Following code is same as yesterday.

%matplotlib inline 
import matplotlib.pyplot as plt
import os
from rdkit import Chem
from rdkit import RDPaths

import dgl
import numpy as np
import random
import torch
import torch.nn as nn
import torch.nn.functional as F
from torch.utils.data import DataLoader
from torch.utils.data import Dataset
from dgl import model_zoo

from dgl.data.chem.utils import mol_to_complete_graph, mol_to_bigraph

from dgl.data.chem.utils import atom_type_one_hot
from dgl.data.chem.utils import atom_degree_one_hot
from dgl.data.chem.utils import atom_formal_charge
from dgl.data.chem.utils import atom_num_radical_electrons
from dgl.data.chem.utils import atom_hybridization_one_hot
from dgl.data.chem.utils import atom_total_num_H_one_hot
from dgl.data.chem.utils import one_hot_encoding
from dgl.data.chem import CanonicalAtomFeaturizer
from dgl.data.chem import CanonicalBondFeaturizer
from dgl.data.chem import ConcatFeaturizer
from dgl.data.chem import BaseAtomFeaturizer
from dgl.data.chem import BaseBondFeaturizer

from dgl.data.chem import one_hot_encoding
from dgl.data.utils import split_dataset

from functools import partial
from sklearn.metrics import roc_auc_score
def chirality(atom):
    try:
        return one_hot_encoding(atom.GetProp('_CIPCode'), ['R', 'S']) + \
               [atom.HasProp('_ChiralityPossible')]
    except:
        return [False, False] + [atom.HasProp('_ChiralityPossible')]
    
def collate_molgraphs(data):
    """Batching a list of datapoints for dataloader.
    Parameters
    ----------
    data : list of 3-tuples or 4-tuples.
        Each tuple is for a single datapoint, consisting of
        a SMILES, a DGLGraph, all-task labels and optionally
        a binary mask indicating the existence of labels.
    Returns
    -------
    smiles : list
        List of smiles
    bg : BatchedDGLGraph
        Batched DGLGraphs
    labels : Tensor of dtype float32 and shape (B, T)
        Batched datapoint labels. B is len(data) and
        T is the number of total tasks.
    masks : Tensor of dtype float32 and shape (B, T)
        Batched datapoint binary mask, indicating the
        existence of labels. If binary masks are not
        provided, return a tensor with ones.
    """
    assert len(data[0]) in [3, 4], \
        'Expect the tuple to be of length 3 or 4, got {:d}'.format(len(data[0]))
    if len(data[0]) == 3:
        smiles, graphs, labels = map(list, zip(*data))
        masks = None
    else:
        smiles, graphs, labels, masks = map(list, zip(*data))

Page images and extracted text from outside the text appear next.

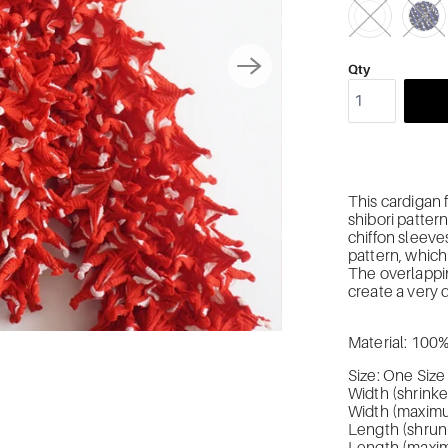
Qty
This cardigan f
shibori pattern
chiffon sleeve
pattern, which 
The overlappi
create a very 
Material: 100
Size: One Size
Width (shrink
Width (maximu
Length (shrun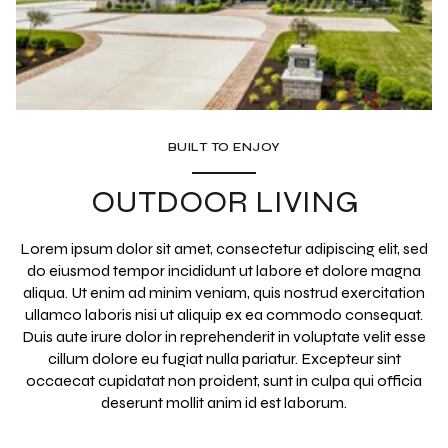
BUILT TO ENJOY
OUTDOOR LIVING
Lorem ipsum dolor sit amet, consectetur adipiscing elit, sed
do eiusmod tempor incididunt ut labore et dolore magna
aliqua. Ut enim ad minim veniam, quis nostrud exercitation
ullamco laboris nisi ut aliquip ex ea commodo consequat.
Duis aute irure dolor in reprehenderit in voluptate velit esse
cillum dolore eu fugiat nulla pariatur. Excepteur sint
occaecat cupidatat non proident, sunt in culpa qui officia
deserunt mollit anim id est laborum.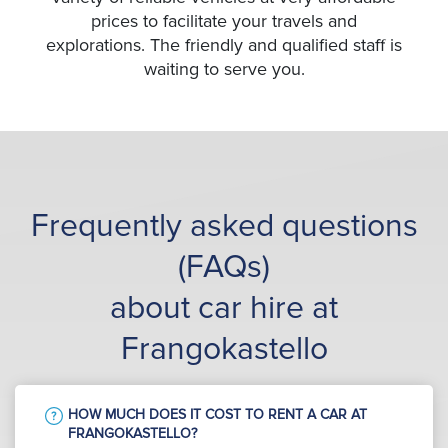
prices to facilitate your travels and
explorations. The friendly and qualified staff is
waiting to serve you.
Frequently asked questions
(FAQs)
about car hire at
Frangokastello
HOW MUCH DOES IT COST TO RENT A CAR AT
FRANGOKASTELLO?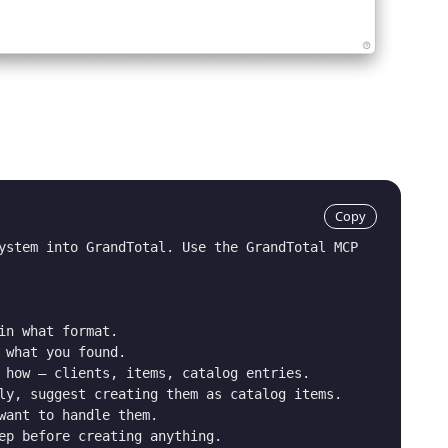
Copy
ystem into GrandTotal. Use the GrandTotal MCP 
in what format.

 what you found.

 how – clients, items, catalog entries.

ly, suggest creating them as catalog items.

want to handle them.

ep before creating anything.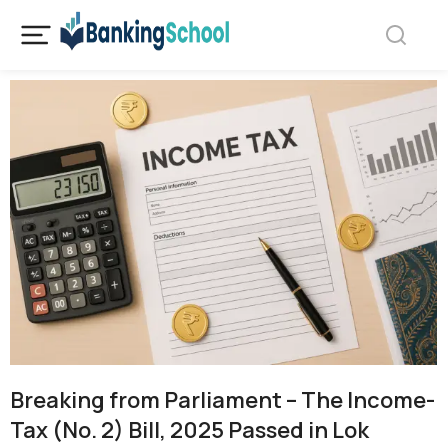
Breaking from Parliament – The Income-
Tax (No. 2) Bill, 2025 Passed in Lok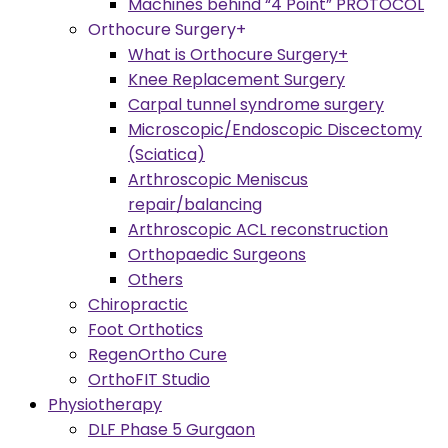
Machines behind “4 Point” PROTOCOL
Orthocure Surgery+
What is Orthocure Surgery+
Knee Replacement Surgery
Carpal tunnel syndrome surgery
Microscopic/Endoscopic Discectomy
(Sciatica)
Arthroscopic Meniscus
repair/balancing
Arthroscopic ACL reconstruction
Orthopaedic Surgeons
Others
Chiropractic
Foot Orthotics
RegenOrtho Cure
OrthoFIT Studio
Physiotherapy
DLF Phase 5 Gurgaon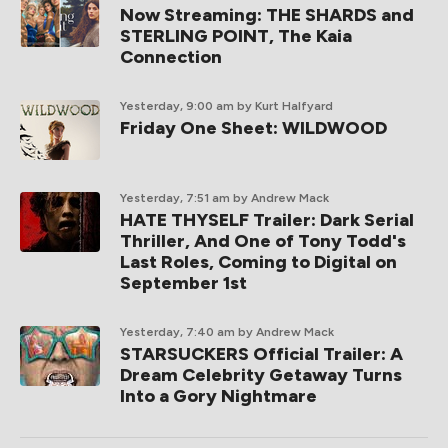
Now Streaming: THE SHARDS and
STERLING POINT, The Kaia
Connection
Yesterday, 9:00 am
by Kurt Halfyard
Friday One Sheet: WILDWOOD
Yesterday, 7:51 am
by Andrew Mack
HATE THYSELF Trailer: Dark Serial
Thriller, And One of Tony Todd's
Last Roles, Coming to Digital on
September 1st
Yesterday, 7:40 am
by Andrew Mack
STARSUCKERS Official Trailer: A
Dream Celebrity Getaway Turns
Into a Gory Nightmare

    bg = dgl.batch(graphs)
    bg.set_n_initializer(dgl.init.zero_initializer)
    bg.set_e_initializer(dgl.init.zero_initializer)
    labels = torch.stack(labels, dim=0)
    
    if masks is None:
        masks = torch.ones(labels.shape)
    else:
        masks = torch.stack(masks, dim=0)
    return smiles, bg, labels, masks

atom_featurizer = BaseAtomFeaturizer(
                 {'hv': ConcatFeaturizer([
                  partial(atom_type_one_hot, allowable_set=[
                          'B', 'C', 'N', 'O', 'F', 'Si', 'P', 'S', 'Cl', 'As', 'Se', 'Br', 'Te', 'I', 'At'],
                    encode_unknown=True),
                  partial(atom_degree_one_hot, allowable_set=list(range(6))),
                  atom_formal_charge, atom_num_radical_electrons,
                  partial(atom_hybridization_one_hot, encode_unknown=True),
                  lambda atom: [0], # A placeholder for aromatic information,
                    atom_total_num_H_one_hot, chirality
                 ],
                )})
bond_featurizer = BaseBondFeaturizer({
                                     'he': lambda bond: [0 for _ in range(10)]
    })

train=os.path.join(RDPaths.RDDocsDir, 'Book/data/solubility.train.sdf')
test=os.path.join(RDPaths.RDDocsDir, 'Book/data/solubility.test.sdf')

train_graph =[mol_to_bigraph(mol,
                           atom_featurizer=atom_featurizer, 
                           bond_featurizer=bond_featurizer) for mol in train_mols]

test_graph =[mol_to_bigraph(mol,
                           atom_featurizer=atom_featurizer, 
                           bond_featurizer=bond_featurizer) for mol in test_mols]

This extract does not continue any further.